As you’ve probably seen the Fed delivered a 50-basis point rate cut yesterday and its updated set of economic projections suggest another 50-basis points in cuts are likely before the end of the year. Another 100-basis points are on the table for 2025, but as Fed Chair Powell reiterated during yesterday’s presser, the Fed will continue to react based on incoming data for the economy, inflation and jobs. Even through the market got most of what it was expecting, the post decision action in the market was mixed with the S&P 500, Nasdaq Composite, and the Dow finishing in the red.
Call it a delayed reaction to the Fed’s effort to extend the current economic cycle or the dollar but equity futures point to a rip, roaring market open with the Nasdaq and small cap ladden Russell 2000 set to blast off. With the August Existing Homes Sales data out later this morning the only economic data point until Monday’s September Flash PMI data, there is little in the way of economic data to question the Fed decision or its potential road map. Tomorrow, September 20, is a triple witching event and those tend to produce far greater volatility in the market than usual.
While some are quietly whispering “don’t fight the Fed”, others will be keeping a close eye technical levels for the S&P 500 and the Nasdaq Composite.

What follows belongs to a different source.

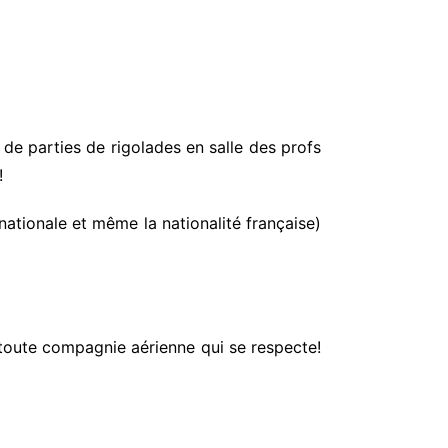
de parties de rigolades en salle des profs
!
nationale et même la nationalité française)
r toute compagnie aérienne qui se respecte!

Neither are overbought but both are well above key support levels, which means finding bargains in the market won’t be easy. This could lead to some “hold your nose” buying in the market in the near-term but following the almost 10% climb in the S&P 500 since early August we can’t rule out traders taking profits should the market punch its way higher.
Keep in mind, while the Fed has started its rate cutting cycle, geopolitical tensions persist, a US government shutdown is possible, and recent polling data suggest the 2024 presidential election somehow remains a tight race. In other words, uncertainties remain at time when the market is once again flashing “Greed.” Not exactly the best combination for rational thinking.